=== TASK STATEMENT ===
An exact copy of every entry below is required, and no picture may appear in it.

========

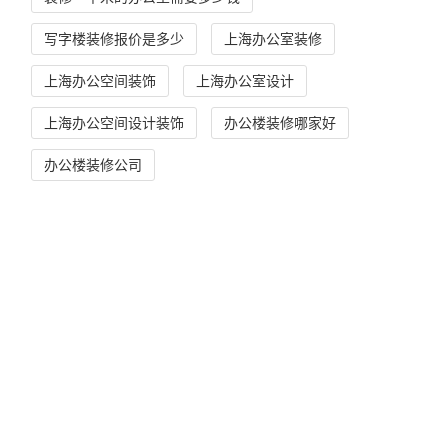
写字楼装修报价是多少
上海办公室装修
上海办公空间装饰
上海办公室设计
上海办公空间设计装饰
办公楼装修哪家好
办公楼装修公司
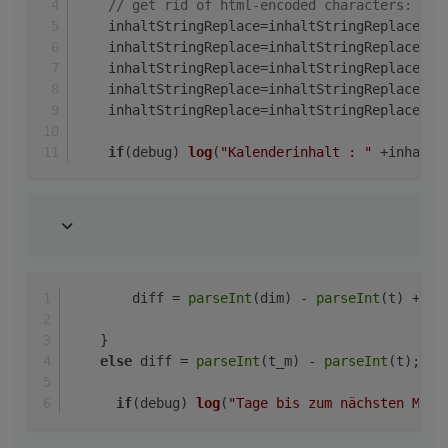
// get rid of html-encoded characters:
    inhaltStringReplace=inhaltStringReplace.
re
    inhaltStringReplace=inhaltStringReplace.
re
    inhaltStringReplace=inhaltStringReplace.
re
    inhaltStringReplace=inhaltStringReplace.
re
    inhaltStringReplace=inhaltStringReplace.
re
if
(debug) 
log
(
"Kalenderinhalt : "
 +inhaltS
        diff = 
parseInt
(dim) - 
parseInt
(t) + 
pa
    }
else
 diff = 
parseInt
(t_m) - 
parseInt
(t);
if
(debug) 
log
(
"Tage bis zum nächsten Müll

========

=== ANSWER TO THE PROBLEM ===
写字楼装修报价是多少
上海办公室装修
上海办公空间装饰
上海办公室设计
上海办公空间设计装饰
办公楼装修哪家好
办公楼装修公司
// get rid of html-encoded characters:
    inhaltStringReplace=inhaltStringReplace.
re
    inhaltStringReplace=inhaltStringReplace.
re
    inhaltStringReplace=inhaltStringReplace.
re
    inhaltStringReplace=inhaltStringReplace.
re
    inhaltStringReplace=inhaltStringReplace.
re
if
(debug) 
log
(
"Kalenderinhalt : "
 +inhaltS
        diff = 
parseInt
(dim) - 
parseInt
(t) + 
pa
    }
else
 diff = 
parseInt
(t_m) - 
parseInt
(t);
if
(debug) 
log
(
"Tage bis zum nächsten Müll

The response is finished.